Dilarang Mencintai Bunga-bunga
Saat ingin menuliskan tema "mengabadikan bunga-bunga", saya sontak teringat cerita pendek Kuntowijoyo "Dilarang Mencintai Bunga-bunga" yang ditulis pada tahun 1968, kemudian diterbitkan dalam majalah Sastra edisi Maret 1969. Pada akhir tahun 1969, cerpen ini dinobatkan sebagai cerpen terbaik majalah Sastra.
Tahun 1995 sampai 1997, cerpen-cerpen Kuntowijoyo masuk dalam kumpulan cerpen terbaik Kompas: "Lelaki yang Kawin dengan Peri", "Pistol Perdamaian", dan "Anjing-anjing Menyerbu Kuburan".

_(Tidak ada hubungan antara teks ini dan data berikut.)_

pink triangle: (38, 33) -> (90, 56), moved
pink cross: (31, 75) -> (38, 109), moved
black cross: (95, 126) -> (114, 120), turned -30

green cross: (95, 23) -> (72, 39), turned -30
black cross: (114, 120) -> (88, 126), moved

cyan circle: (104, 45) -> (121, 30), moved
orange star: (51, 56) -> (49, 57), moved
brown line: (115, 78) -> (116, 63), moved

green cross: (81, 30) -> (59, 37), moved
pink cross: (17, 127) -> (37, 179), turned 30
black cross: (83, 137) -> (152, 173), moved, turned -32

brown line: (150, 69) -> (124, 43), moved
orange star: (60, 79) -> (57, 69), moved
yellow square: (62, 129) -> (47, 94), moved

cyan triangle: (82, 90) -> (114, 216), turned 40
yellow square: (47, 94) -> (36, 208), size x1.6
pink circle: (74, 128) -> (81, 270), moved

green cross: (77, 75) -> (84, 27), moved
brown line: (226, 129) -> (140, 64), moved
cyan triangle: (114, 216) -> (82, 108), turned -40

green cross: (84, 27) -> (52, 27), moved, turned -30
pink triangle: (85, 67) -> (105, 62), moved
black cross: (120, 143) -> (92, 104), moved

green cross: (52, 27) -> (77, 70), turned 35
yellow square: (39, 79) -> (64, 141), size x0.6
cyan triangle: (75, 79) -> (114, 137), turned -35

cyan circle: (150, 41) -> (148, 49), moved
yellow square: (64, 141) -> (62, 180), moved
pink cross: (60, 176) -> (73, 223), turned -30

Cerpen "Dilarang Mencintai Bunga-bunga" bercerita mengenai seorang ayah yang menginginkan anaknya (Buyung) bekerja dan berperilaku sebagai laki-laki, bukan mencintai bunga-bunga.
Cerpen ini dinilai sebagai kritik atas peran gender. Bagaimana buyung dipaksa ayahnya untuk berperilaku sebagaimana persepsi orang tentang laki-laki. "Laki-laki tidak perlu bunga, buyung. Kalau kau perempuan, bolehlah. Tetapi engkau laki-laki!"
Mengabadikan Bunga-bunga
Jadi, tidak bolehkah sebagai lelaki, saya mengabadikan bunga-bunga? Bukankah mengabadikan bunga-bunga juga salah satu cara menanti berbuka puasa, menunggu kemenangan menjalankan ibadah puasa?

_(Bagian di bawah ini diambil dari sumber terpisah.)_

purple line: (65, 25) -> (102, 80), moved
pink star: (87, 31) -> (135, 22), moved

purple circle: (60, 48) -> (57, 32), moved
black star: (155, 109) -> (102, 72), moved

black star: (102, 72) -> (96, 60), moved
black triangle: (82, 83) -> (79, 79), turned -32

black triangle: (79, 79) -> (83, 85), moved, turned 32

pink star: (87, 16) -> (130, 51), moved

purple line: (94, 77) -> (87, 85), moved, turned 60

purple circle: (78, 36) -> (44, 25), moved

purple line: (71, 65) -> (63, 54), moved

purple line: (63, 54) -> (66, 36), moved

Begitulah, banyak cara yang dilakukan orang menunggu saat berbuka puasa. Ada yang ngabuburit dengan berburu takjil di pasar/ kampung ramadan, jalan-jalan ke Mal, menulis, main game, dan kegiatan lainnya.
Saya sendiri memilih memotret. Memotret menggunakan kamera yang ada di gawai (handphone) dengan objek bunga-bunga yang ada di halaman rumah.
Memotret benda tidak bergerak, tentu lebih mudah dibandingkan dengan memotret benda bergerak, seperti objek human interest, on stage, street photo, atau memotret model.
Dalam kasus memotret bunga, kita tidak perlu mengarahkan, mengadakan komunikasi dengan intens, kita bebas menentukan angle (sudut pengambilan).
Saya hanya suka memotret, bukan fotografer profesional. Dengan begitu, memotret objek tidak bisa sekali jadi. Bahkan memberi efek background menjadi blur pun harus dilakukan berulang kali.